May 14, 2015 5:54 PM

Repealing buffer zones around abortion clinics bill dead after Senate deadlocks


CONCORD - The state’s controversial buffer zone of up to 25 feet around abortion clinics will remain on the books at least through the next election.

A House-endorsed move to repeal the buffer zone failed on a 12-12 vote in the State Senate.

The opposition of Republican Senators Jerry Little of Weare and Nancy Stiles of Hampton ensured the measure would not go any further.

As expected, Planned Parenthood of Northern England hailed the decision while anti-abortion activists condemned the Senate’s failure to pass it.

Sen. Donna Soucy, D-Manchester, authored the buffer zone law which has been on hold since opponents filed a lawsuit against it in federal court.

Gov. Maggie Hassan signed the bill into law weeks before the US Supreme Court unanimously struck down a Massachusetts buffer zone law of 35 feet.

Sen. Stiles stressed the New Hampshire law was very different; clinics did not have to impose buffer zones, violators were only warned on the first offense and the protection zone can be less than 25 feet.
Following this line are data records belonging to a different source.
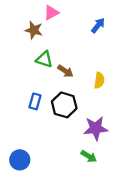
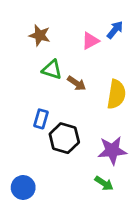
pink triangle: (51, 13) -> (90, 41), moved
yellow semicircle: (99, 80) -> (116, 94), size x1.5
black hexagon: (64, 105) -> (64, 138), moved

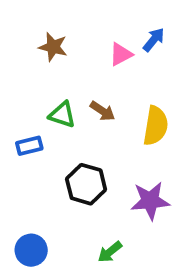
green triangle: (52, 70) -> (62, 115), moved
blue rectangle: (41, 119) -> (29, 146), moved, turned 60
green arrow: (104, 183) -> (110, 252), moved, turned 108

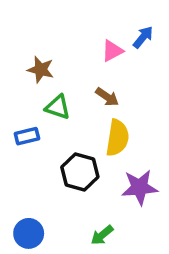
brown star: (53, 47) -> (41, 70), moved
brown arrow: (102, 111) -> (107, 97), moved
yellow semicircle: (156, 126) -> (117, 138), moved

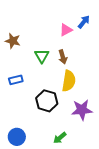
brown star: (41, 70) -> (13, 41), moved
brown arrow: (107, 97) -> (63, 57), turned 40
green triangle: (58, 107) -> (42, 56), moved, turned 42

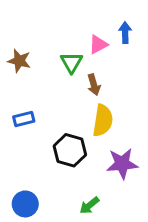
blue arrow: (84, 22) -> (125, 33), turned -40
green triangle: (42, 56) -> (71, 62), moved

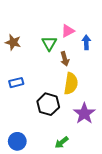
blue arrow: (125, 33) -> (86, 42), moved
purple star: (122, 164) -> (84, 113), turned -30

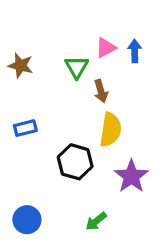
blue arrow: (86, 42) -> (135, 51), moved

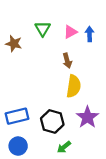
green triangle: (77, 67) -> (43, 29), moved
blue rectangle: (25, 128) -> (17, 116), moved, size x1.5
black hexagon: (75, 162) -> (52, 121), moved

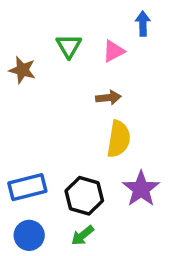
blue arrow: (90, 34) -> (143, 24), moved
brown arrow: (67, 61) -> (108, 98), turned -80
green arrow: (64, 147) -> (83, 235), moved

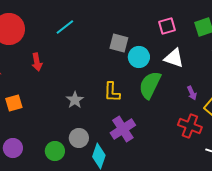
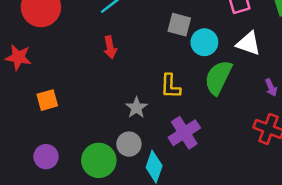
red arrow: (37, 62) -> (110, 47), moved
gray star: (75, 100) -> (136, 108), moved
green circle: (55, 151) -> (99, 160), size x1.4

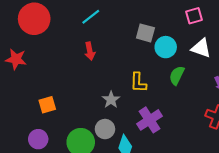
green semicircle: (218, 77) -> (177, 75), size x0.7
orange square: (47, 100) -> (47, 105), moved

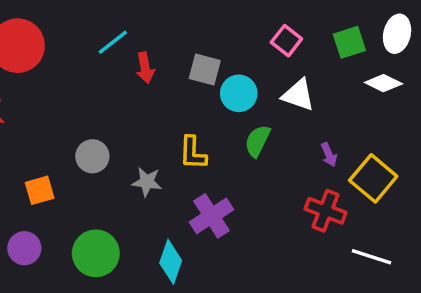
pink square: (194, 16) -> (286, 41), turned -36
red arrow: (90, 51) -> (145, 68), moved
gray star: (111, 100) -> (147, 182), turned -30
gray circle: (105, 129) -> (92, 156), moved

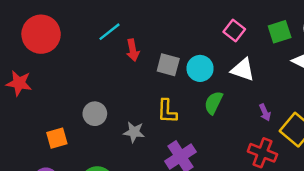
gray square: (205, 69) -> (168, 65), moved

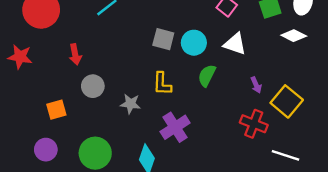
red arrow: (133, 50) -> (75, 54), moved

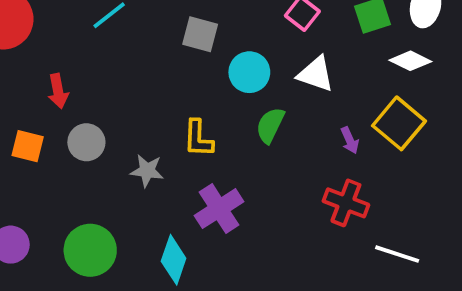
gray square: (163, 39) -> (200, 34), moved
yellow square: (287, 101) -> (399, 123), moved
orange square: (56, 110) -> (28, 146), moved, turned 30

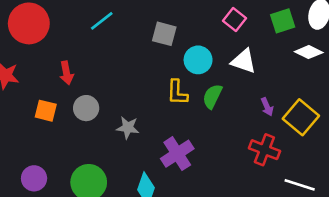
yellow square: (399, 123) -> (301, 117), moved
yellow L-shape: (198, 138) -> (177, 92), moved

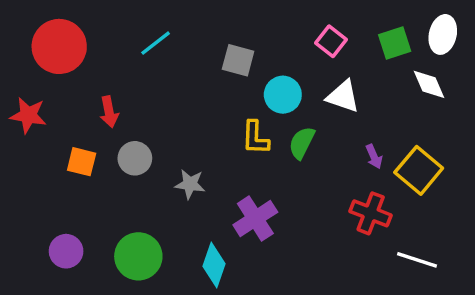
white diamond: (309, 52) -> (429, 84), turned 40

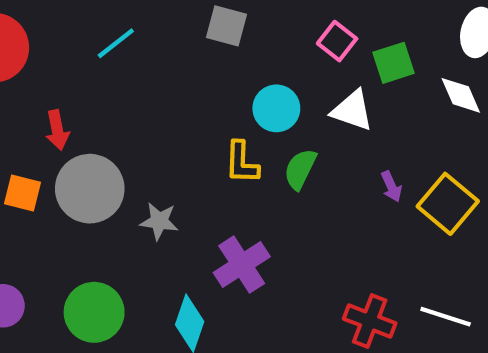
green square: (395, 43) -> (394, 63), moved
gray square: (238, 60) -> (226, 26), moved
gray circle: (135, 158) -> (90, 189), size x1.6
red cross: (371, 213) -> (370, 321), moved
"This is not the same law and it is more accommodating and respectful of free speech rights,’’ Stiles said.

But Sen. Kevin Avard, R-Nashua, said there’s no acceptable reason to restrict the public from peaceful protest outside a clinic.

"We are talking about people praying. I don’t consider that intimidating at all,’’ Avard said.

Rep. Kathleen Souza, a Manchester Republican and co-sponsor of the repeal bill, said it was needed to ward off a costly lawsuit and because harassment is not occurring outside such facilities. Instead, she said, people are acting peacefully. Creating a buffer zone violates the First Amendment rights of people who want to stand outside the clinics, she said.

“It’s an affront to our state, our state’s motto and the Constitution to have this on the books,” she said.

The federal Freedom of Access to Clinic Entrances Act prohibits people from blocking women’s access to reproductive health care services.